Exercise directions -> Copy the lines below, word for word, from the first through the line containing "Danica Chapman". Leave the pictures out.
***** Entries provided
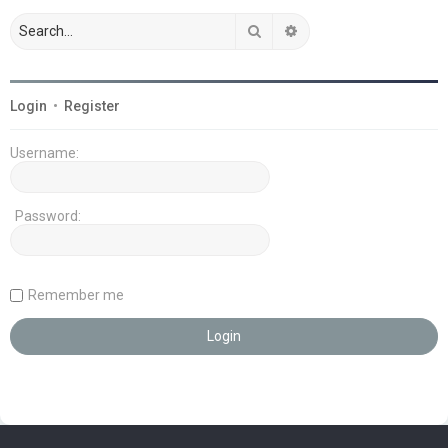
Search
Advanced search
Login
•
Register
Username:
Password:
Remember me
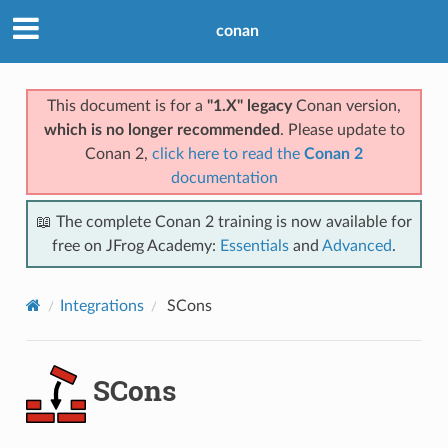
conan
This document is for a
"1.X" legacy
Conan version,
which is no longer recommended
. Please update to
Conan 2,
click here to read the
Conan 2
documentation
📖 The complete Conan 2 training is now available for
free on JFrog Academy:
Essentials
and
Advanced
.
Integrations
SCons
SCons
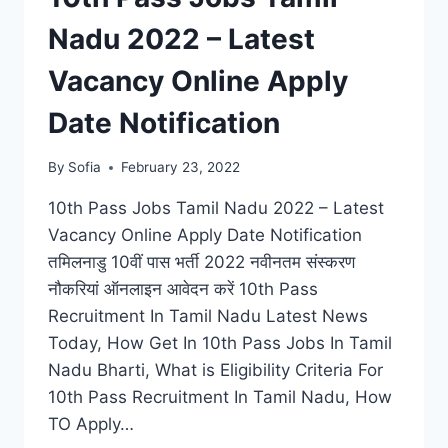
Nadu 2022 – Latest
Vacancy Online Apply
Date Notification
By
Sofia
February 23, 2022
10th Pass Jobs Tamil Nadu 2022 – Latest
Vacancy Online Apply Date Notification
तमिलनाडु 10वीं पास भर्ती 2022 नवीनतम संस्करण
नौकरियां ऑनलाइन आवेदन करें 10th Pass
Recruitment In Tamil Nadu Latest News
Today, How Get In 10th Pass Jobs In Tamil
Nadu Bharti, What is Eligibility Criteria For
10th Pass Recruitment In Tamil Nadu, How
TO Apply…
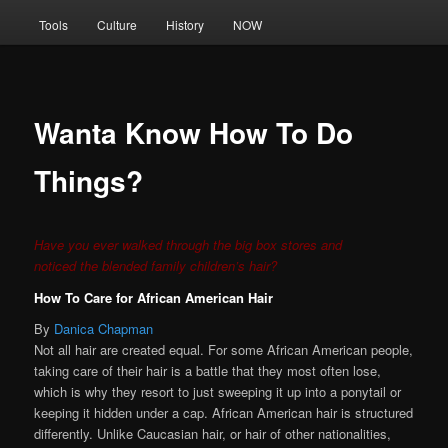
Tools
Culture
History
NOW
Wanta Know How To Do
Things?
Have you ever walked through the big box stores and
noticed the blended family children’s hair?
How To Care for African American Hair
By
Danica Chapman
Not all hair are created equal. For some African American people,
taking care of their hair is a battle that they most often lose,
which is why they resort to just sweeping it up into a ponytail or
keeping it hidden under a cap. African American hair is structured
differently. Unlike Caucasian hair, or hair of other nationalities,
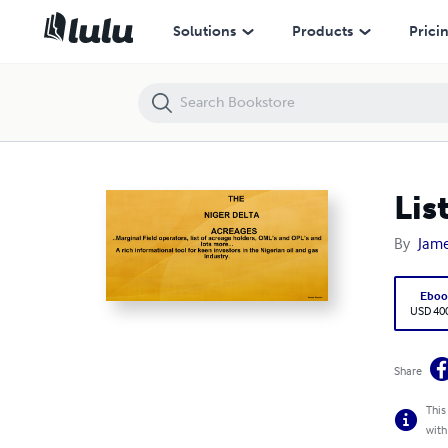
Lists of Niger Delta Acreages- Holders And Operators
Solutions
Products
Prici
Lis
By
Jam
Eboo
USD 40
Share
This
with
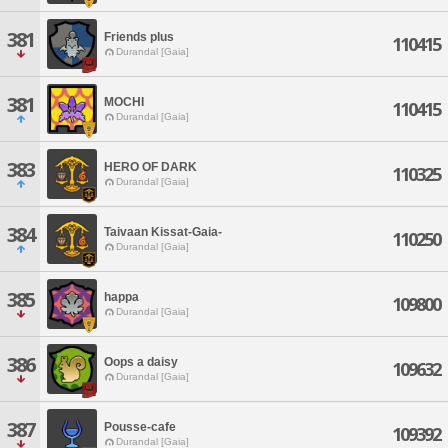
381
Friends plus
110415
Durandal [Gaia]
381
MOCHI
110415
Durandal [Gaia]
383
HERO OF DARK
110325
Durandal [Gaia]
384
Taivaan Kissat-Gaia-
110250
Durandal [Gaia]
385
happa
109800
Durandal [Gaia]
386
Oops a daisy
109632
Durandal [Gaia]
387
Pousse-cafe
109392
Durandal [Gaia]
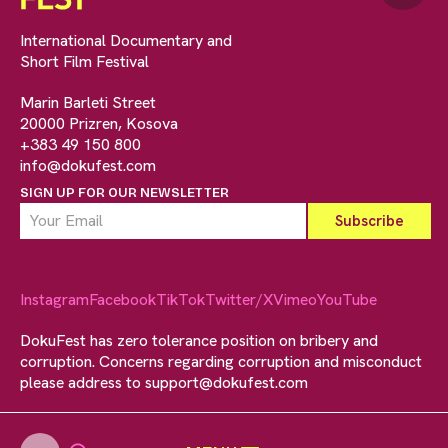
International Documentary and
Short Film Festival
Marin Barleti Street
20000 Prizren, Kosova
+383 49 150 800
info@dokufest.com
SIGN UP FOR OUR NEWSLETTER
Instagram
Facebook
TikTok
Twitter/X
Vimeo
YouTube
DokuFest has zero tolerance position on bribery and
corruption. Concerns regarding corruption and misconduct
please address to
support@dokufest.com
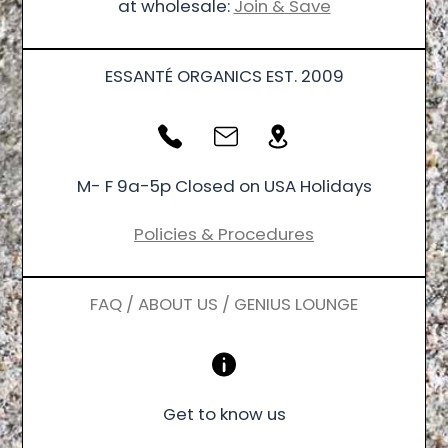
at wholesale:
Join & Save
ESSANTÉ ORGANICS EST. 2009
M- F 9a-5p Closed on USA Holidays
Policies & Procedures
FAQ / ABOUT US / GENIUS LOUNGE
Get to know us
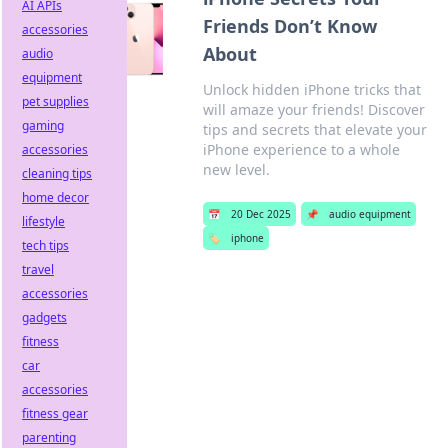
AI APIs
Friends Don’t Know
accessories
About
audio
equipment
Unlock hidden iPhone tricks that
pet supplies
will amaze your friends! Discover
gaming
tips and secrets that elevate your
iPhone experience to a whole
accessories
new level.
cleaning tips
home decor
📅
20 Dec 2025
📌
audio equipment
lifestyle
🏷️
iphone
tech tips
travel
accessories
gadgets
fitness
car
accessories
fitness gear
parenting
**********
Task response ->
Search
Advanced search
Login
•
Register
Username:
Password:
Remember me
conan
This document is for a
"1.X" legacy
Conan version,
which is no longer recommended
. Please update to
Conan 2,
click here to read the
Conan 2
documentation
📖 The complete Conan 2 training is now available for
free on JFrog Academy:
Essentials
and
Advanced
.
Integrations
SCons
SCons
Nadu 2022 – Latest
Vacancy Online Apply
Date Notification
By
Sofia
February 23, 2022
10th Pass Jobs Tamil Nadu 2022 – Latest
Vacancy Online Apply Date Notification
तमिलनाडु 10वीं पास भर्ती 2022 नवीनतम संस्करण
नौकरियां ऑनलाइन आवेदन करें 10th Pass
Recruitment In Tamil Nadu Latest News
Today, How Get In 10th Pass Jobs In Tamil
Nadu Bharti, What is Eligibility Criteria For
10th Pass Recruitment In Tamil Nadu, How
TO Apply…
Tools
Culture
History
NOW
Wanta Know How To Do
Things?
Have you ever walked through the big box stores and
noticed the blended family children’s hair?
How To Care for African American Hair
By
Danica Chapman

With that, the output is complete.